The authors found that 31% of the patients wore the sleeve about 75% of the time. Forgetting to wear the sleeve and discomfort were the most frequently cited barriers to its use.
For exercise, 55.4% of the patients performed stretching exercises one or more times a week; 47.4% performed strengthening exercises; and 48% performed stretching and lymph flow exercises. Being "too busy" was the most common reason for not doing the exercises.
The attitudes toward exercise were either neutral or favorable.
For quality of life, the education-only group experienced a larger decrease in breast cancer anxiety compared to the education-and-exercise group (from baseline to 12 months, P = .04; to 18 months, P = .04).
Not surprisingly, Dr Paskett noted, lymphedema status did affect quality of life. At 18 months, scores on the FACT-Band 4 lymphedema subscales were worse for those with lymphedema than those without it (P = .002).
Strength Training No Longer Taboo
In a discussion of the paper, Ann Partridge, MD, from the Dana Farber Cancer Center, Boston, Massachusetts, commented that these results are disappointing and that they could perhaps be explained by several hypotheses.
One is that the wrong type of exercise may have been used. "Maybe it was not the type of exercise that would benefit these patients," said Dr Partridge.
"The physical therapists could have been more focused on range of motion and less on cardiovascular and strength training," she explained, adding that when this study was initiated, strength training was considered somewhat taboo for this population and that that view changed during the study period.
Since this study began, research on the use of gradual strength training for breast cancer patients has been published, Dr Partridge pointed out. "These results suggest that not only is progressive weight training not bad for these patients, but it can also improve exacerbation of lymphedema. The study didn't look at prevention, but exercise did not cause it to occur."

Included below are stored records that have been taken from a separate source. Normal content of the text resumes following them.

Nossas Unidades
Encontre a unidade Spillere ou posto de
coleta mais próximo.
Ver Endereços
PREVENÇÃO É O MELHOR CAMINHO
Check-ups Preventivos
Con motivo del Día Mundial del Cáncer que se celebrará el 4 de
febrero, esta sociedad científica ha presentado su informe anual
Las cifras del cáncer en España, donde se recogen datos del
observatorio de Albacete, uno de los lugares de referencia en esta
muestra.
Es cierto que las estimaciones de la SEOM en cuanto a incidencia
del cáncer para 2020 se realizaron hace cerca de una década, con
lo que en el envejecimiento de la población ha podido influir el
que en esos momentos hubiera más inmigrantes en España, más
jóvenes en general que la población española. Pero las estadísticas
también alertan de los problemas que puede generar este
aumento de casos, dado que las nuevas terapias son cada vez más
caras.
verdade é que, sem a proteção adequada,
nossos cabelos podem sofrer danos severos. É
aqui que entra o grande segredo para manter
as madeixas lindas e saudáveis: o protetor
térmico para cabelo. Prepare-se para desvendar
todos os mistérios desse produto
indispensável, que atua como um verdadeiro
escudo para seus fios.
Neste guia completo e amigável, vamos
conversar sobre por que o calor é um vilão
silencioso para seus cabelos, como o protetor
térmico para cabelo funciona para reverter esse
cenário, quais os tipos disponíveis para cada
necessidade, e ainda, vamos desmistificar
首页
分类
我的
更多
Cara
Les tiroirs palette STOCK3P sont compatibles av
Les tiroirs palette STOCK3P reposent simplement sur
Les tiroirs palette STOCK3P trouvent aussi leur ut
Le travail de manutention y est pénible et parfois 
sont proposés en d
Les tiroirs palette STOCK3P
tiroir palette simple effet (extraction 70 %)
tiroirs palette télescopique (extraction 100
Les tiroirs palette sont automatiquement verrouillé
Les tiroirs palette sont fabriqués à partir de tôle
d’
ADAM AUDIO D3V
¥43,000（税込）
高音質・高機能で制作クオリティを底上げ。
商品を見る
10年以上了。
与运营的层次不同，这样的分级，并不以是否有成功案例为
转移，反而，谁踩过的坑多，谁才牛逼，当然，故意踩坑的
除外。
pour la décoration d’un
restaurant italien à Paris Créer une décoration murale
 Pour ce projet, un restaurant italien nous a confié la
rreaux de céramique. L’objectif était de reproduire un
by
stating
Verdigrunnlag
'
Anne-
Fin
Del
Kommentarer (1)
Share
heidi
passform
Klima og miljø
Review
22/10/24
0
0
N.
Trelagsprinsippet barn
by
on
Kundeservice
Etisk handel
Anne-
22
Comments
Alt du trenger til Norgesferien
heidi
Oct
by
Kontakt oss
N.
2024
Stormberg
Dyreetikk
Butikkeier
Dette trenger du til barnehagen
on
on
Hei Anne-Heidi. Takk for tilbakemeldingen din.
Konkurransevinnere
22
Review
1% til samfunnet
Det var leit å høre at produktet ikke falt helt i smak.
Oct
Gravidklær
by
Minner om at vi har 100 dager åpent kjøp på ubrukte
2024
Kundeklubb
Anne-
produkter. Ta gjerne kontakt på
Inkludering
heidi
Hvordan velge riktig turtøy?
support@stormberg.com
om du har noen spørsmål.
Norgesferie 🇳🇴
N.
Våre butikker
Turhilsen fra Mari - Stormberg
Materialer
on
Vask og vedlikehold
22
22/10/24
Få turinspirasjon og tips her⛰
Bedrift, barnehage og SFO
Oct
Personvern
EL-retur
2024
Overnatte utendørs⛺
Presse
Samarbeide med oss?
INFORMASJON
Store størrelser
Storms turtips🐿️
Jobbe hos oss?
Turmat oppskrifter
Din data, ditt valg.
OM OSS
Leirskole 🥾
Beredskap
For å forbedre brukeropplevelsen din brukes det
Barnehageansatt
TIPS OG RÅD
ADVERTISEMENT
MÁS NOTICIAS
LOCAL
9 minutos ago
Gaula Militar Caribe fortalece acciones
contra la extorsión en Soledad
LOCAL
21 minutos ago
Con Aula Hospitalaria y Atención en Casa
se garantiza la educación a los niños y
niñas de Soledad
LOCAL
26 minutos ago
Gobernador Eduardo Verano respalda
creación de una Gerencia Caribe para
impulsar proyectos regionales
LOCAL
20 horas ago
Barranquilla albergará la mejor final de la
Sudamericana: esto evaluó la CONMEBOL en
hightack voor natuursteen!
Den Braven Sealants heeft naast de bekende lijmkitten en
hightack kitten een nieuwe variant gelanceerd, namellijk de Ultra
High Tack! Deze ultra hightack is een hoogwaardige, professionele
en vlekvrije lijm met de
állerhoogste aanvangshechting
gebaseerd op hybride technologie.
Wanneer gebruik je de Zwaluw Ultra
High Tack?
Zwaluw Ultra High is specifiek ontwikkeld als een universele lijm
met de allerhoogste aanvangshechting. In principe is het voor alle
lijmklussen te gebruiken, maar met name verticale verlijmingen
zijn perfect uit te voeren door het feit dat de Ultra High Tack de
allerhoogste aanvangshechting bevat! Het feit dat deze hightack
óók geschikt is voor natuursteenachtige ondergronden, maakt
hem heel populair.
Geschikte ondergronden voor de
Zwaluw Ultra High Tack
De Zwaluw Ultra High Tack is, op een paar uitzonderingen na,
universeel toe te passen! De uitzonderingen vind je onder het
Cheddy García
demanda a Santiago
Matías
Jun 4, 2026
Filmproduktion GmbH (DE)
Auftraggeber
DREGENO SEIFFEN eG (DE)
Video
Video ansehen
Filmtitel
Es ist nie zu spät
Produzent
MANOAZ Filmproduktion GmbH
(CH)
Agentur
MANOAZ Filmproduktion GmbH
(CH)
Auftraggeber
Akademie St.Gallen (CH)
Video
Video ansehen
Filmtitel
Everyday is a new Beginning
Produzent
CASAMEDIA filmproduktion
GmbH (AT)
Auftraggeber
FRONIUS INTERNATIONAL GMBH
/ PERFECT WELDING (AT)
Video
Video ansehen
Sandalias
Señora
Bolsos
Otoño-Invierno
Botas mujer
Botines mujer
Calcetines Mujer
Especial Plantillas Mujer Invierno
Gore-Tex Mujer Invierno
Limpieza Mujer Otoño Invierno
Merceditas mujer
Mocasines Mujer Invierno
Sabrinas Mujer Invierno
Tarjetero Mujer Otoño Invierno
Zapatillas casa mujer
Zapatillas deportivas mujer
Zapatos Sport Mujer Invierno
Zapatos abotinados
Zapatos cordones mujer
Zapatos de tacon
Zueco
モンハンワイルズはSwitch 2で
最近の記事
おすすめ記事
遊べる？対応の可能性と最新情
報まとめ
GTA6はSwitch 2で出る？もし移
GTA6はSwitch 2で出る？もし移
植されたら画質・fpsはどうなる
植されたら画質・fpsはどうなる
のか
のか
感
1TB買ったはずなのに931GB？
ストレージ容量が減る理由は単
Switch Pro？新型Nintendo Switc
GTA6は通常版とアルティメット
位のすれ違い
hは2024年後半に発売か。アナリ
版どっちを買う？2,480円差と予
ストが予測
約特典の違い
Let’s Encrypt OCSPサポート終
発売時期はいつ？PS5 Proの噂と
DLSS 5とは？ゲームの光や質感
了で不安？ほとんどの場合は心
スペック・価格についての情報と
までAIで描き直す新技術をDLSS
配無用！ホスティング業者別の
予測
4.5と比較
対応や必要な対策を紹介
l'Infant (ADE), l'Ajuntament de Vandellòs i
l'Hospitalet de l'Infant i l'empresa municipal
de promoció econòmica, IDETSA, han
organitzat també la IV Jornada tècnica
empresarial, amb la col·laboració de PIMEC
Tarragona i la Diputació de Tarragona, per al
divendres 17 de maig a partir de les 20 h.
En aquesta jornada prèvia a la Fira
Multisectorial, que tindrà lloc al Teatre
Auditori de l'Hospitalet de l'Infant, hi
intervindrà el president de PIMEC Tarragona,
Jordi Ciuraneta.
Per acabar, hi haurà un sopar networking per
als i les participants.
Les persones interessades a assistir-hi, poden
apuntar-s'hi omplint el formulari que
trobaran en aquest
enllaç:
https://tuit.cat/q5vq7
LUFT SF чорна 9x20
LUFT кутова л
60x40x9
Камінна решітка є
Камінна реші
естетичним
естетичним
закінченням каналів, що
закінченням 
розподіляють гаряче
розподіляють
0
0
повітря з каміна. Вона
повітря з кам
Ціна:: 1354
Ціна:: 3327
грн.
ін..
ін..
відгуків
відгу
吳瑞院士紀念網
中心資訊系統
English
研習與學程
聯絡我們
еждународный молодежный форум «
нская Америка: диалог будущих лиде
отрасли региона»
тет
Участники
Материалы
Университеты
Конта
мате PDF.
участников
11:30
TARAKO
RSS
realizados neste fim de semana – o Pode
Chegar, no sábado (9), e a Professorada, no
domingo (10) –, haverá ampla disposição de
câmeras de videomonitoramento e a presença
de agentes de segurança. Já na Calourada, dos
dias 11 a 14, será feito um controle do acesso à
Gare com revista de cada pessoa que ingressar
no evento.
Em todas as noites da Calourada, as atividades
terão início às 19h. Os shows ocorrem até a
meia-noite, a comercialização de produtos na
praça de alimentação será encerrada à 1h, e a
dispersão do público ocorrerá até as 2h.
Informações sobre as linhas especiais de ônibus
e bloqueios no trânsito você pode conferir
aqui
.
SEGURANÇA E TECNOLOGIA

Another hypothesis is that confounders may have affected the results. "Even though this was a randomized study, it could have been unbalanced," she said. "They tried to prevent contamination, but we all know that unless you are testing a novel, targeted therapy that you can only get in the cancer center, it is difficult to prevent this."
For example, patients can go out and exercise, or they can see a physical therapist. "I think the researchers have collected those data on the patients who were not in this intervention, so we may have more information on that," she said.
There are also unmeasured confounders. "One of the biggest predictors of lymphedema is the receipt of radiation to the breast and axillary region," Dr Partridge emphasized. "I should say that it was measured, but the impact has not yet been analyzed."
The quality of life data showed that the women in the intervention group experienced more anxiety than the control patients. "Were they upset because they were not adherent, for example?" she questioned. "This really highlights the need for rigorous evaluation of interventions before we adopt them into clinical practice."